Owners are right to be concerned about the health issues connected with their dog eating poo, but surprisingly not as much as you would think. Probably the biggest concern is if your dog eats the faeces of other dogs and especially if they have a penchant for poo that is not fresh. In such cases, roundworm is a particular health concern. It is therefore important to worm your dog regularly. This will lessen the risk of infection with parasitic eggs.

A dog’s guts have a powerful immune response to bacteria. The modern dog’s diet can be so sterile that they may even seek out bacteria in order to address the balance and keep their immune system working effectively. So, having mentioned health concerns, it is important to point out that your dog will not suffer many ill effects as a result of eating poop, at least not in the way that humans would


----------



## goldieluvr (Jul 16, 2007)

Oh my. It seems like eating poo is becoming a big problem lately for some puppers! 

Bonnie and Bear were only interested in eating poo in the winter(last winter, as puppies), you know frozen "poopsicles"!!!
I had to clean up after them every single time they went.... no poopsicles to eat. This winter, they weren't interested. Bonnie started to dig for some once, but once I told her no, she lost interest. 
I have heard that is the best way to get them to stop, since it seems to be a short term interest in puppies.
I know when I was asking last winter, someone said to sprinkle cayenne pepper on the poop after they go. They won't touch it.
Good luck!


----------



## Florabora22 (Nov 30, 2008)

I wish I could magically sneak pineapple in the diets of every rabbit and goose in my neighborhood. Flora thinks there's nothing like munching on some rabbit turds!


----------



## tippykayak (Oct 27, 2008)

Wait, did it suddenly start with a change to a new food? I would suspect that it's not totally agreeing with him and there are undigested nutrients in his poo that are sending him back to it. It's worth considering.


----------



## mygarnetboy (Nov 3, 2008)

I know it isn't totally agreeing w/him as he's had looser stools since starting the new food, but I thought I needed to give it some time for his system to adjust to the new food. Yes? No? It's Blue Buffalo Fish and Sweet Potato, he's switching from Iams Adult Chunks. I suspect a corn allergy as the doggy smell is gone, but now I'm cleaning poo from butt feathers after every poop...


----------



## Bock (Jun 23, 2008)

First, how long did you take to switch over to the new food?

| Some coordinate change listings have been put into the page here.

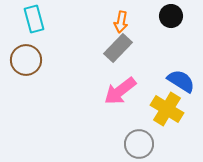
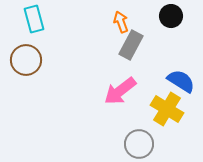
orange arrow: rotated 150 degrees clockwise
gray rectangle: moved 13 px right, 3 px up; rotated 16 degrees counterclockwise
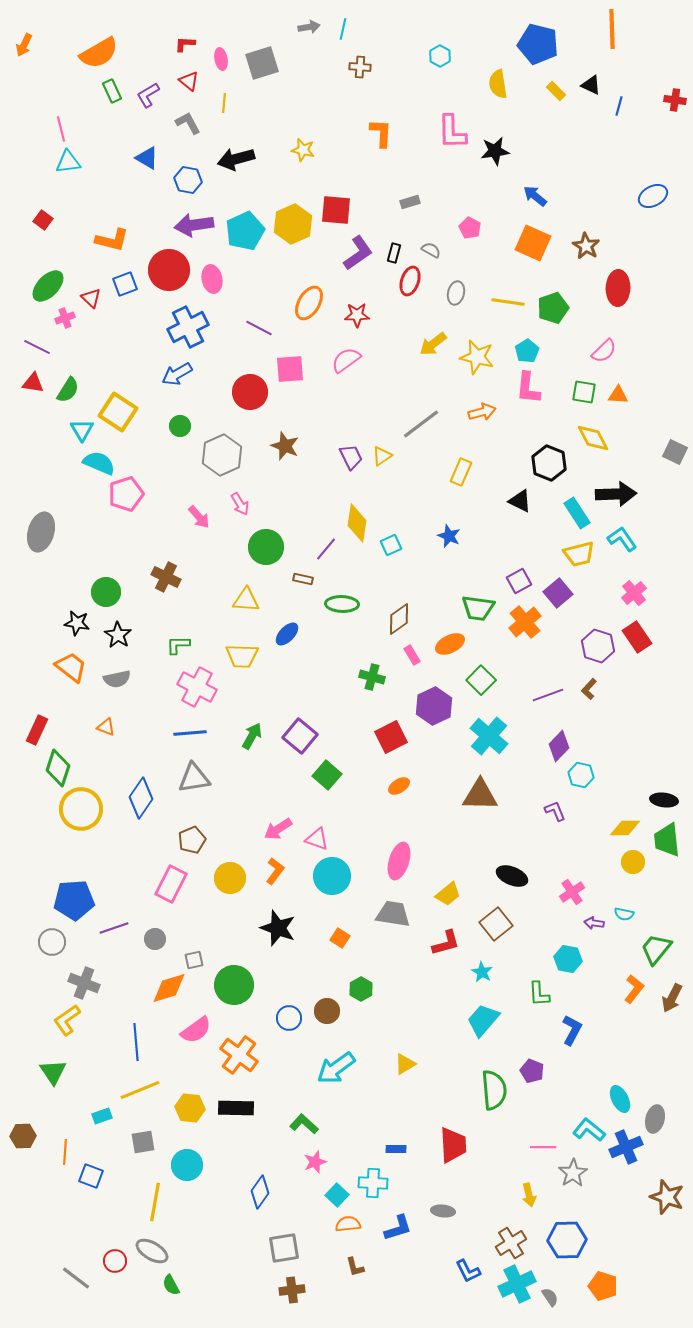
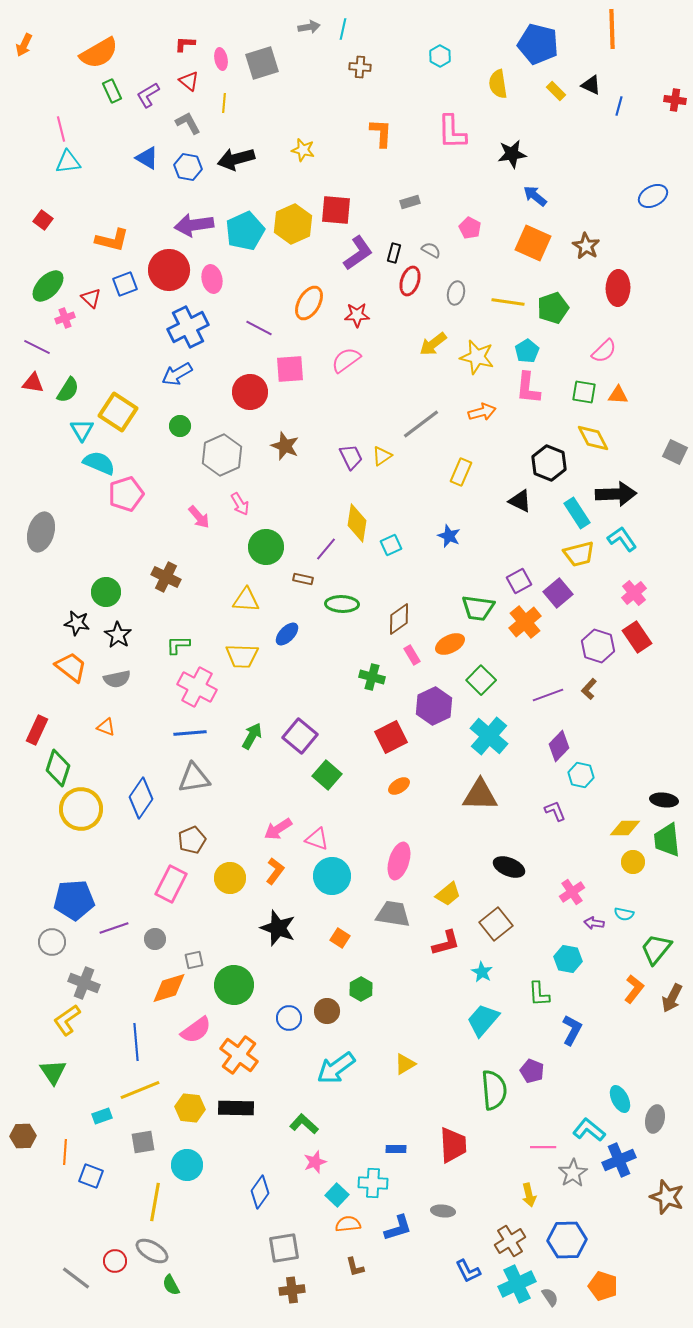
black star at (495, 151): moved 17 px right, 3 px down
blue hexagon at (188, 180): moved 13 px up
black ellipse at (512, 876): moved 3 px left, 9 px up
blue cross at (626, 1147): moved 7 px left, 13 px down
brown cross at (511, 1243): moved 1 px left, 2 px up
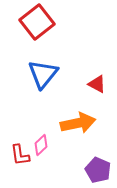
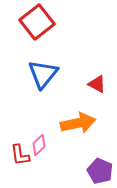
pink diamond: moved 2 px left
purple pentagon: moved 2 px right, 1 px down
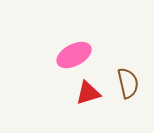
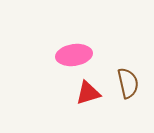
pink ellipse: rotated 20 degrees clockwise
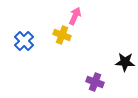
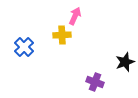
yellow cross: rotated 24 degrees counterclockwise
blue cross: moved 6 px down
black star: rotated 24 degrees counterclockwise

second, how long has it been since he's been on 100% blue buffalo?


----------



## kobusclan6 (Feb 10, 2009)

I would try the Blue Buffalo in another flavor! When I was feeding it to my foster dog...(he had a sensitive stomach)...the fish and sweet potato made his stools still a bit loose! However he couldnt have chicken or beef...so I had to give him the Lamb...and the fish and sweet potato on a rare occasion when he was tired of his food. I think maybe the fish oils can be to much for some dogs! Try another flavor and see if you notice a difference.


----------



## mygarnetboy (Nov 3, 2008)

I was thinking about trying another flavor...perhaps we'll go for the lamb. I only got a 15lb bag, so he'll need more this week anyway.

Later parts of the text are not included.